Senior Scholar Samuel Beer Wins First Isaiah Berlin Award
The Woodrow Wilson Center's Samuel Beer received the first Isaiah Berlin Award of the Political Studies Association (PSA) of the United Kingdom. The prize, named after one of Britain's most distinguished political philosophers, was created in celebration of the PSA's 50th anniversary, to recognize those who have made lifetime contributions to political studies. The award was announced at the annual PSA conference dinner held in London on April 12 and will be presented at a dinner in Beer's honor on May 18. A preeminent authority on politics and government in both Britain and America, Beer is the author of many books, including Modern British Politics and To Make A Nation: The Rediscovery of American Federalism. He was the coeditor of and contributor to the Wilson Center Press 1998 volume Welfare Reform: A Race to the Bottom? (see below). The current focus of his work as a senior scholar of the Center is on the search for an American public philosophy adequate to meet the challenges of governance in the new century.
Samuel Beer is the Eaton Professor of the Science of Government, emeritus, at Harvard University. America's foremost scholar of British politics and sometime speechwriter (for FDR), he traces his interest in politics to a meeting with Warren Harding in 1921.
Educated at the University of Michigan, Oxford, and Harvard, where he received the Ph.D. in 1943, he taught in Harvard's Department of Government until his retirement in 1981. Over more than 30 years, his course on Western thought and institutions inspired thousands of Harvard students. Long active in U.S. politics, he was national chairman of Americans for Democratic Action from 1959 to 1962. A prolific writer, he is perhaps best known for his many books on Britain, especially Modern British Politics (1965), for which he received the American Political Science Association's Woodrow Wilson Award. He received the Harvard University Centennial Medal in 1990.

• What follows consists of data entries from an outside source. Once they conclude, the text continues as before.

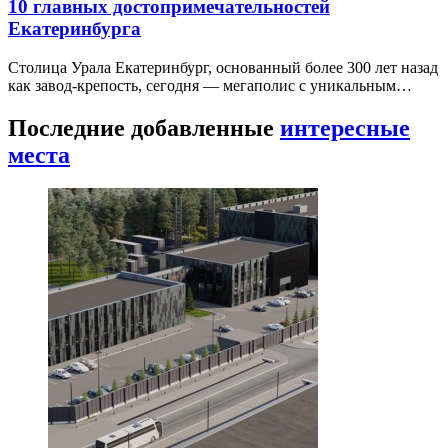
10 главных достопримечательностей
Екатеринбурга
Столица Урала Екатеринбург, основанный более 300 лет назад
как завод-крепость, сегодня — мегаполис с уникальным…
Последние добавленные
интересные
места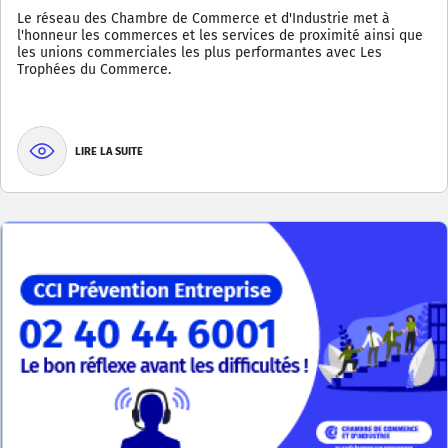
Le réseau des Chambre de Commerce et d'Industrie met à
l'honneur les commerces et les services de proximité ainsi que
les unions commerciales les plus performantes avec Les
Trophées du Commerce.
LIRE LA SUITE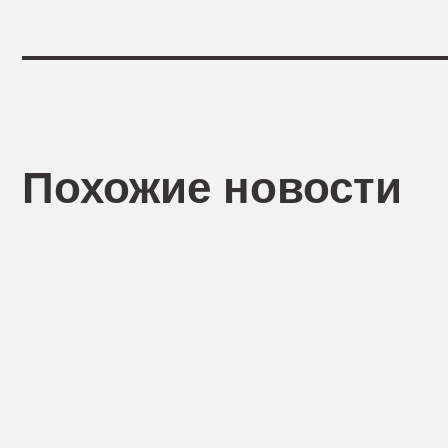
Похожие новости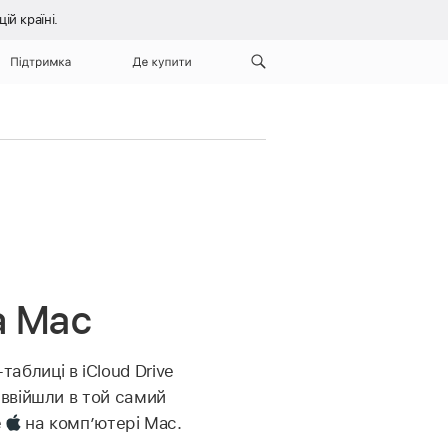
й країні.
Підтримка
Де купити
а Mac
таблиці в iCloud Drive
и ввійшли в той самий
e
на компʼютері Mac.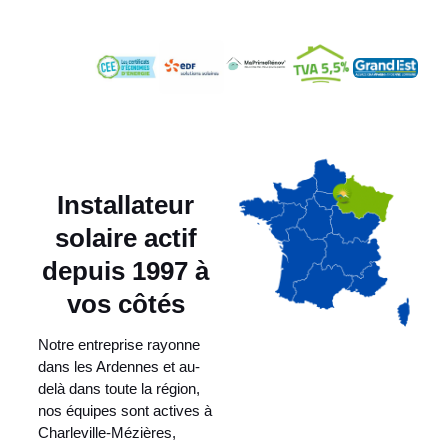
Installateur
solaire actif
depuis 1997 à
vos côtés
Notre entreprise rayonne
dans les Ardennes et au-
delà dans toute la région,
nos équipes sont actives à
Charleville-Mézières,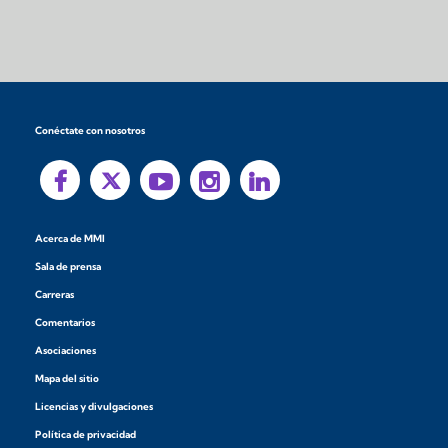
Conéctate con nosotros
Acerca de MMI
Sala de prensa
Carreras
Comentarios
Asociaciones
Mapa del sitio
Licencias y divulgaciones
Política de privacidad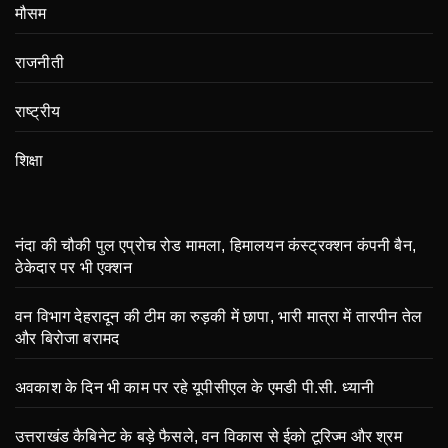
मौसम
राजनीती
राष्ट्रीय
शिक्षा
नंदा की चौकी पुल एप्रोच रोड मामला, हिमालयन कंस्ट्रक्शन कंपनी बैन,
ठेकेदार पर भी एक्शन
वन विभाग देहरादून की टीम का रुड़की में छापा, भारी मात्रा में तारपीन तेल
और बिरोजा बरामद
अवकाश के दिन भी काम पर रहे यूपीसीएल के एमडी पी.सी. ध्यानी
उत्तराखंड कैबिनेट के बड़े फैसले, वन विकास से ईको टूरिज्म और श्रम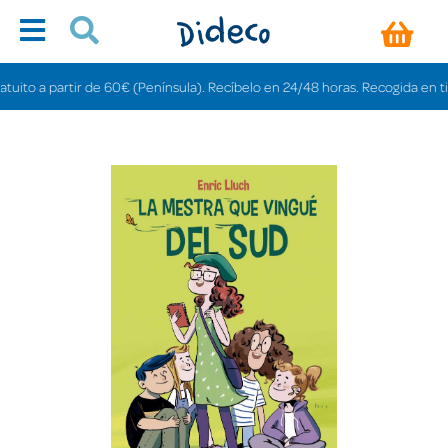
o a partir de 60€ (Península). Recíbelo en 24/48 horas. Recogida en tiendas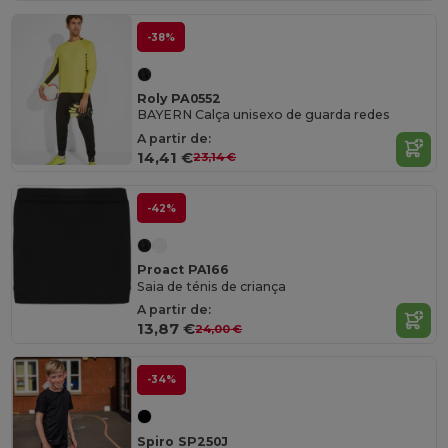
-38%
Roly PA0552
BAYERN Calça unisexo de guarda redes
A partir de:
14,41 €
23,14 €
-42%
Proact PA166
Saia de ténis de criança
A partir de:
13,87 €
24,00 €
-34%
Spiro SP250J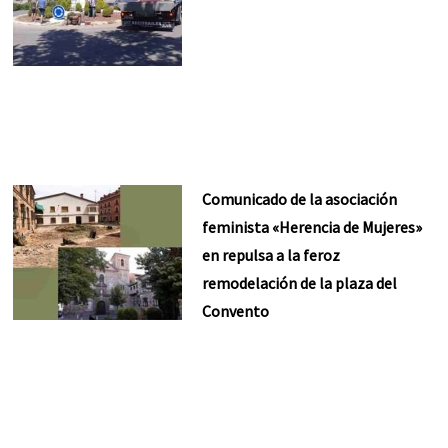
Comunicado de la asociación
feminista «Herencia de Mujeres»
en repulsa a la feroz
remodelación de la plaza del
Convento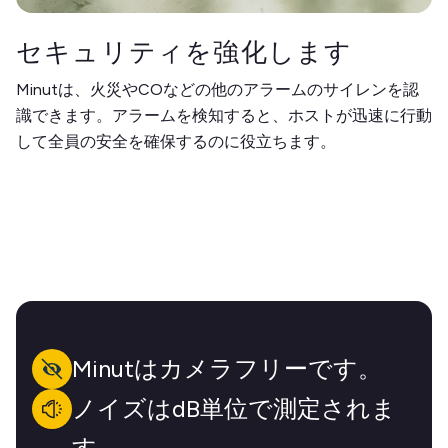
セキュリティを強化します
Minutは、火災やCOなどの他のアラームのサイレンを認
識できます。アラームを検知すると、ホストが迅速に行動
して全員の安全を確保するのに役立ちます。
Minutはカメラフリーです。
ノイズはdB単位で測定されま
す。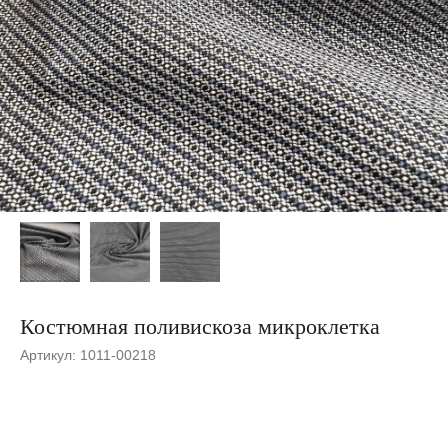
Костюмная поливискоза микроклетка
Артикул:
1011-00218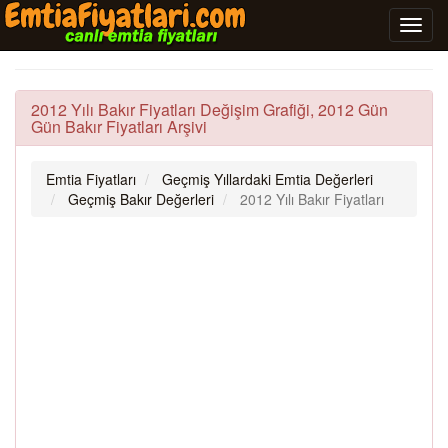
2012 Yılı Bakır Fiyatları Değişim Grafiği, 2012 Gün
Gün Bakır Fiyatları Arşivi
Emtia Fiyatları
Geçmiş Yıllardaki Emtia Değerleri
Geçmiş Bakır Değerleri
2012 Yılı Bakır Fiyatları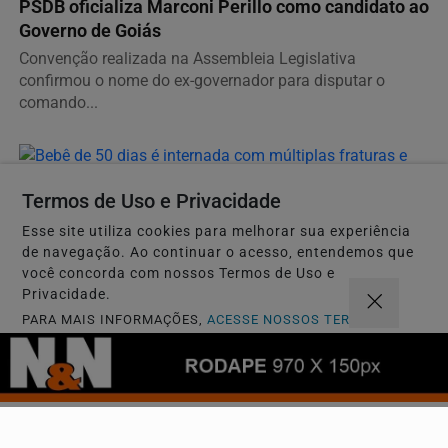
PSDB oficializa Marconi Perillo como candidato ao
Governo de Goiás
Convenção realizada na Assembleia Legislativa
confirmou o nome do ex-governador para disputar o
comando...
MAUS-TRATOS
Termos de Uso e Privacidade
Bebê de 50 dias é internada com múltiplas
Esse site utiliza cookies para melhorar sua experiência
fraturas e pai é preso em Morrinhos
de navegação. Ao continuar o acesso, entendemos que
Criança apresentava fraturas nos braços e nas clavículas.
você concorda com nossos Termos de Uso e
Polícia investiga suspeita de maus-tratos após...
Privacidade.
PARA MAIS INFORMAÇÕES,
ACESSE NOSSOS TERMOS
CLICANDO AQUI
Descubra Mais
PROSSEGUIR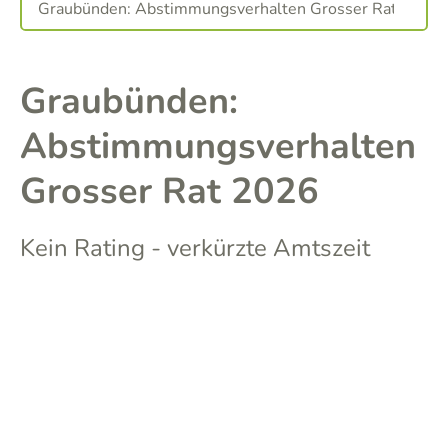
Graubünden:
Abstimmungsverhalten
Grosser Rat 2026
Kein Rating - verkürzte Amtszeit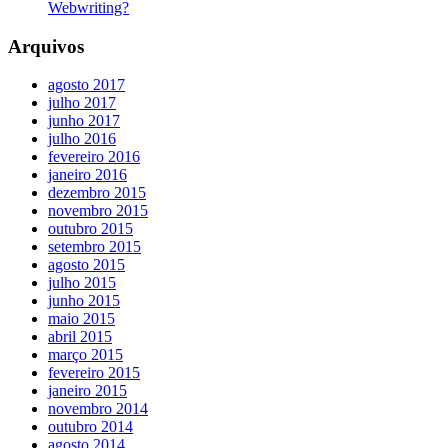
Webwriting?
Arquivos
agosto 2017
julho 2017
junho 2017
julho 2016
fevereiro 2016
janeiro 2016
dezembro 2015
novembro 2015
outubro 2015
setembro 2015
agosto 2015
julho 2015
junho 2015
maio 2015
abril 2015
março 2015
fevereiro 2015
janeiro 2015
novembro 2014
outubro 2014
agosto 2014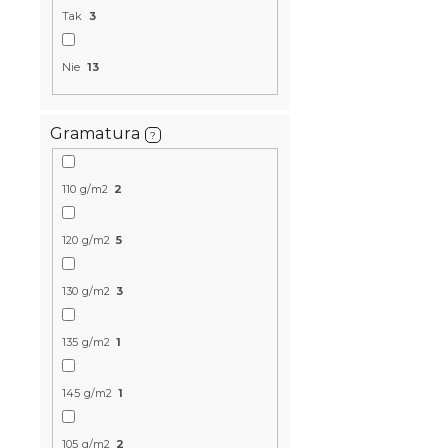
Tak
3
Nie
13
Gramatura
?
110 g/m2
2
Kreponowa 
POLY szaro
120 g/m2
5
W magazynie
130 g/m2
3
61 zł
od
135 g/m2
1
145 g/m2
1
105 g/m2
2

Upon retiring from Harvard, Beer was the first occupant of the Thomas P. O'Neill, Jr. Chair in American Politics at Boston College. He has honorary degrees from Drake, DePauw, and Sussex Universities; is a member of the Royal Historical Society; and has served as president of the American Political Science Association (APSA) and of the British Politics Group, whose annual award has been named the Samuel H. Beer Dissertation Prize.